■ WHAT THIS TASK INVOLVES: Exactly as written, copy the lines that run from the start of the data below to the line containing "The height and width of the screenshot is (2576, 1403).", both ends included.

■ INPUT MATERIAL:
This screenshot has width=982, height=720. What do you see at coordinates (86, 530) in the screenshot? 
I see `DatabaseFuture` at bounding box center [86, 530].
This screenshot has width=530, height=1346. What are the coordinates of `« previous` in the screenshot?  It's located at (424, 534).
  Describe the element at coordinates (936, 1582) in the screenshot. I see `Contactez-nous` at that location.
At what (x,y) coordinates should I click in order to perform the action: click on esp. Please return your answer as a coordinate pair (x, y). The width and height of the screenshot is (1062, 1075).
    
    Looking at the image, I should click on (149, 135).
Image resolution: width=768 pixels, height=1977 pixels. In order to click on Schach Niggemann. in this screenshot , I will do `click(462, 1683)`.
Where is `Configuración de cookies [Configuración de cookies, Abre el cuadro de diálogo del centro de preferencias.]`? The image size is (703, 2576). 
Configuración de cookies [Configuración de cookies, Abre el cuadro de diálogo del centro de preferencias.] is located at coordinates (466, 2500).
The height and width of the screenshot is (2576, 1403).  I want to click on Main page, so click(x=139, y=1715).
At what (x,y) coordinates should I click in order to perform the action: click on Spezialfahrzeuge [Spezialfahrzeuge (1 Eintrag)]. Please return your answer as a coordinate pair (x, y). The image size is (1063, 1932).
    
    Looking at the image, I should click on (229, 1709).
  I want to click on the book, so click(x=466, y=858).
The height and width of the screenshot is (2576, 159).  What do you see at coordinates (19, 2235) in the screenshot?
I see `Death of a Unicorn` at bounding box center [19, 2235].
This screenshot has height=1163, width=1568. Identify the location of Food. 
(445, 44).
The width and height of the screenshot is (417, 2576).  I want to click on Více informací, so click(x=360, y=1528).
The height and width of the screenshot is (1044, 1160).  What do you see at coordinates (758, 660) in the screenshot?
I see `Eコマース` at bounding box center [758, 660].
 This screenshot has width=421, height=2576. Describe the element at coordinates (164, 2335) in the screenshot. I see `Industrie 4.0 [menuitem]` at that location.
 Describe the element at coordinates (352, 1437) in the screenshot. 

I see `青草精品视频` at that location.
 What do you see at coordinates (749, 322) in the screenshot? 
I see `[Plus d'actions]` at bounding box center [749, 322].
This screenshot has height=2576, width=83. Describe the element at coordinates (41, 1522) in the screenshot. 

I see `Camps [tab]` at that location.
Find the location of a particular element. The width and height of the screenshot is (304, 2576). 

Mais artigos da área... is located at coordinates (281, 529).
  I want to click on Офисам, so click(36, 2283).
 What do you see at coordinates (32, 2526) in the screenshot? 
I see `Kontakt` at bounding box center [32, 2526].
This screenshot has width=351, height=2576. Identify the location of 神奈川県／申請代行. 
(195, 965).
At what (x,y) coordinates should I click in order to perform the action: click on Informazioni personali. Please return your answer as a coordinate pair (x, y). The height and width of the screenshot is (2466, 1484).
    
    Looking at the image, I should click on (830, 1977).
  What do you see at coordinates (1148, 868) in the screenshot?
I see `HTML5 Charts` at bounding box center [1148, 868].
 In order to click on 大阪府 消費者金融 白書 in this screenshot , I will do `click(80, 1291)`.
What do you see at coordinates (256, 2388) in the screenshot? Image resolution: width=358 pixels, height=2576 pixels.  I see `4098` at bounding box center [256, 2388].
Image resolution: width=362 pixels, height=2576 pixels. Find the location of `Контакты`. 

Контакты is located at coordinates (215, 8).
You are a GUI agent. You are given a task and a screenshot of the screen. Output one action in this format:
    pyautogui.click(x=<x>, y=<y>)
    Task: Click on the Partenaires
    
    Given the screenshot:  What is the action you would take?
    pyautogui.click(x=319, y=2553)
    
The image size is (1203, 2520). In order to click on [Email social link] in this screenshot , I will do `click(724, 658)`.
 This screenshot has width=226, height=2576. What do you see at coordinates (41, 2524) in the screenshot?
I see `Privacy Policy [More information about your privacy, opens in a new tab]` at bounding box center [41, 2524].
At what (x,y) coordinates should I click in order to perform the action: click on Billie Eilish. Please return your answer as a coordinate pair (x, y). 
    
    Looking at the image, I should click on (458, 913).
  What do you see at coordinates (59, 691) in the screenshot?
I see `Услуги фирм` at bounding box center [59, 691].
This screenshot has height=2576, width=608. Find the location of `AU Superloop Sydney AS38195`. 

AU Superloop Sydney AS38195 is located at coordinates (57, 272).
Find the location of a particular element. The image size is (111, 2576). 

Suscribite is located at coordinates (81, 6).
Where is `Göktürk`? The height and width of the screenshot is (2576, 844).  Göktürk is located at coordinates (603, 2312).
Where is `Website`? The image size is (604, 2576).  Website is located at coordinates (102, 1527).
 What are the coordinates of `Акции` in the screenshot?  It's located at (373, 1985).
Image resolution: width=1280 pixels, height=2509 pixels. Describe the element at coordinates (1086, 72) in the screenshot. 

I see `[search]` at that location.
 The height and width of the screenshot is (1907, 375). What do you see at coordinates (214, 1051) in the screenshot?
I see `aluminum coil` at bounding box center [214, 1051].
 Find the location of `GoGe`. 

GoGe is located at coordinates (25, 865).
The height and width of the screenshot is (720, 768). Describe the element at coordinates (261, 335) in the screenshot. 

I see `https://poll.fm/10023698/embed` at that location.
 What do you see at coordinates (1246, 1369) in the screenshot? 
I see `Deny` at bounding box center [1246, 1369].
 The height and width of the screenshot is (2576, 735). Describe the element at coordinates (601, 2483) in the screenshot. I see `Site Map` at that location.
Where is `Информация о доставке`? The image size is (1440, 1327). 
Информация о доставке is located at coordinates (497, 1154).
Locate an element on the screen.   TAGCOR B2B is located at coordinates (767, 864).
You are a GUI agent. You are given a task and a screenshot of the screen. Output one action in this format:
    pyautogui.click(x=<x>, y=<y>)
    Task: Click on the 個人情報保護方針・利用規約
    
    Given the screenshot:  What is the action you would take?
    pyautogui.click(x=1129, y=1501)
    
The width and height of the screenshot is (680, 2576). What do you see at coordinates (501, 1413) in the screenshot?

■ YOUR SOLUTION:
This screenshot has width=982, height=720. What do you see at coordinates (86, 530) in the screenshot? 
I see `DatabaseFuture` at bounding box center [86, 530].
This screenshot has width=530, height=1346. What are the coordinates of `« previous` in the screenshot?  It's located at (424, 534).
  Describe the element at coordinates (936, 1582) in the screenshot. I see `Contactez-nous` at that location.
At what (x,y) coordinates should I click in order to perform the action: click on esp. Please return your answer as a coordinate pair (x, y). The width and height of the screenshot is (1062, 1075).
    
    Looking at the image, I should click on (149, 135).
Image resolution: width=768 pixels, height=1977 pixels. In order to click on Schach Niggemann. in this screenshot , I will do `click(462, 1683)`.
Where is `Configuración de cookies [Configuración de cookies, Abre el cuadro de diálogo del centro de preferencias.]`? The image size is (703, 2576). 
Configuración de cookies [Configuración de cookies, Abre el cuadro de diálogo del centro de preferencias.] is located at coordinates (466, 2500).
The height and width of the screenshot is (2576, 1403).  I want to click on Main page, so click(x=139, y=1715).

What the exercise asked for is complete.